> **DIRECTIONS FOR THIS TASK**: All lines in the records below that hold "Division" are to be shown.

> **ENTRIES PROVIDED**:
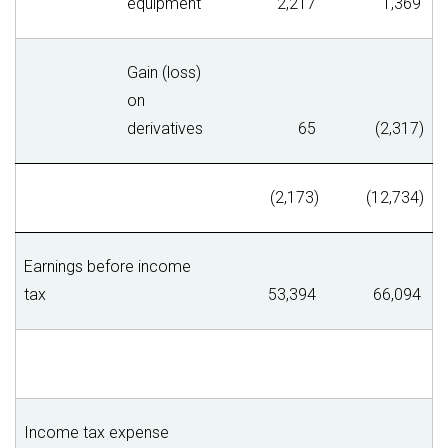
equipment
2,217
1,369
Gain (loss)
on
derivatives
65
(2,317)
(2,173)
(12,734)
Earnings before income
tax
53,394
66,094
Income tax expense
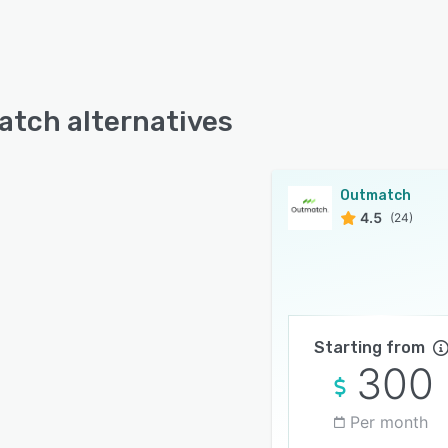
tch alternatives
Outmatch
4.5
(24)
Starting from
300
Per month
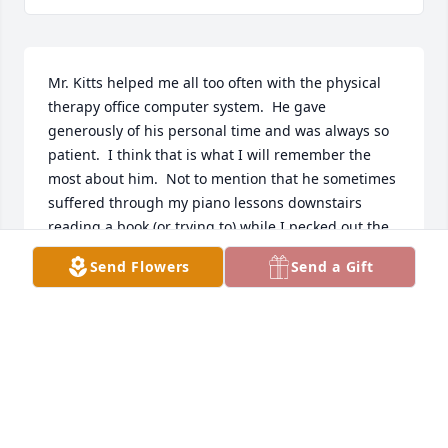
Mr. Kitts helped me all too often with the physical 
therapy office computer system.  He gave 
generously of his personal time and was always so 
patient.  I think that is what I will remember the 
most about him.  Not to mention that he sometimes 
suffered through my piano lessons downstairs 
reading a book (or trying to) while I pecked out the 
piano piece I should have practiced more.  He will 
Send Flowers
Send a Gift
be missed certainly.
DANIA LUBY
Nov 20, 2023
Halburn was my uncle. And while we weren't in 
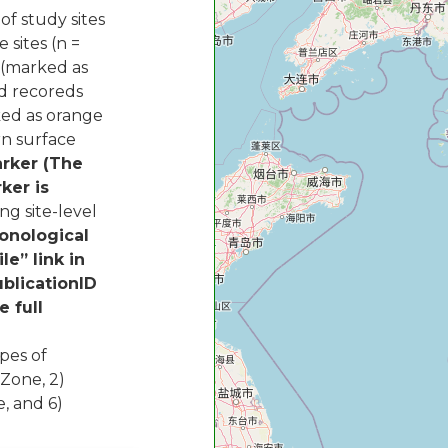
of study sites
e sites (n =
s (marked as
ed recoreds
ked as orange
rn surface
arker (The
ker is
g site-level
onological
le” link in
ublicationID
e full
pes of
 Zone, 2)
e, and 6)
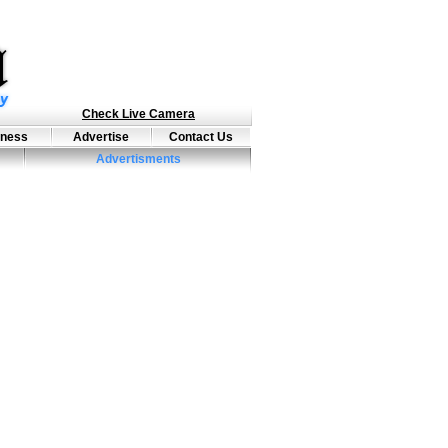
Check Live Camera
iness
Advertise
Contact Us
Advertisments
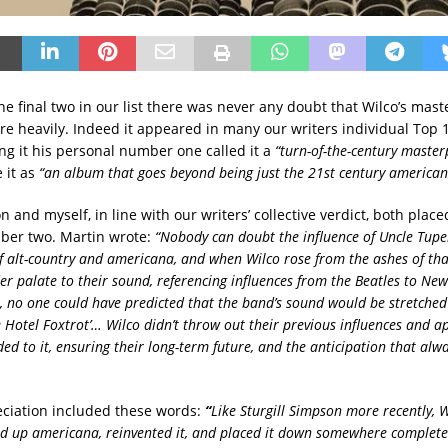
he final two in our list there was never any doubt that Wilco’s mas
re heavily. Indeed it appeared in many our writers individual Top 1
ng it his personal number one called it a
“turn-of-the-century masterp
 it as
“an album that goes beyond being just the 21st century americana
 and myself, in line with our writers’ collective verdict, both placed
ber two. Martin wrote:
“Nobody can doubt the influence of Uncle Tupe
 alt-country and americana, and when Wilco rose from the ashes of th
r palate to their sound, referencing influences from the Beatles to New
 no one could have predicted that the band’s sound would be stretched a
 Hotel Foxtrot’… Wilco didn’t throw out their previous influences and a
ded to it, ensuring their long-term future, and the anticipation that al
ciation included these words:
“
Like Sturgill Simpson more recently, 
ed up americana, reinvented it, and placed it down somewhere completel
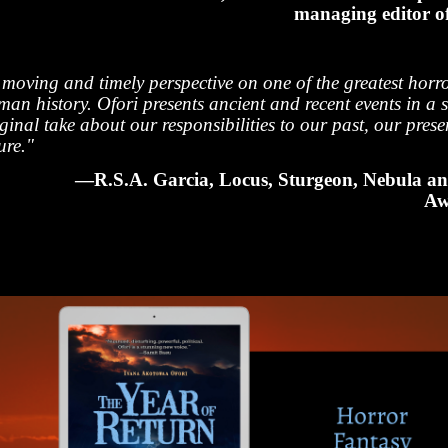
managing editor 
 moving and timely perspective on one of the greatest horro
an history. Ofori presents ancient and recent events in a s
ginal take about our responsibilities to our past, our pres
ure."
—R.S.A. Garcia, Locus, Sturgeon, Nebula a
Aw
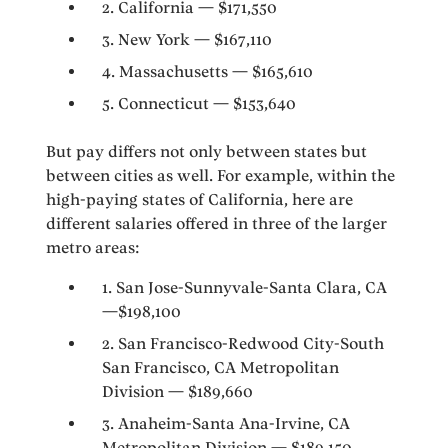
2. California — $171,550
3. New York — $167,110
4. Massachusetts — $165,610
5. Connecticut — $153,640
But pay differs not only between states but
between cities as well. For example, within the
high-paying states of California, here are
different salaries offered in three of the larger
metro areas:
1. San Jose-Sunnyvale-Santa Clara, CA
—$198,100
2. San Francisco-Redwood City-South
San Francisco, CA Metropolitan
Division — $189,660
3. Anaheim-Santa Ana-Irvine, CA
Metropolitan Division — $189,150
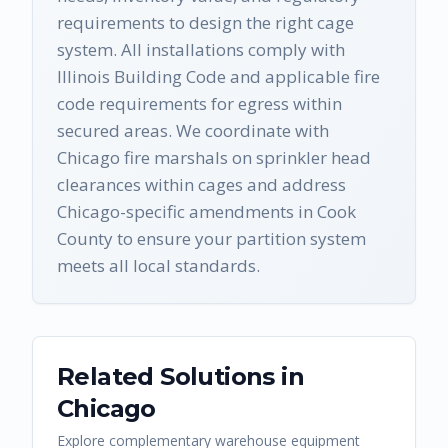
requirements to design the right cage
system. All installations comply with
Illinois Building Code and applicable fire
code requirements for egress within
secured areas. We coordinate with
Chicago fire marshals on sprinkler head
clearances within cages and address
Chicago-specific amendments in Cook
County to ensure your partition system
meets all local standards.
Related Solutions in
Chicago
Explore complementary warehouse equipment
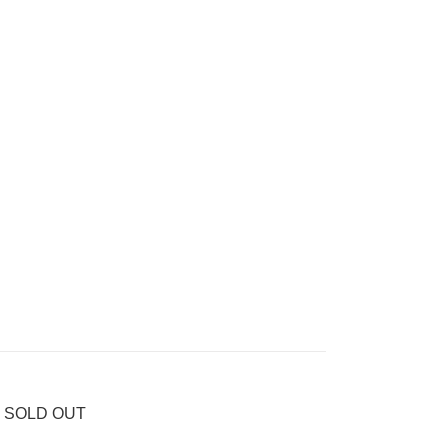
56 SOLD OUT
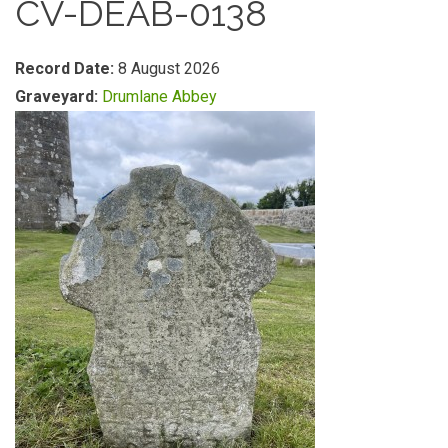
CV-DEAB-0138
Record Date:
8 August 2026
Graveyard:
Drumlane Abbey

> **THE COMPLETED TASK**:
Division — $189,660
Metropolitan Division — $189,150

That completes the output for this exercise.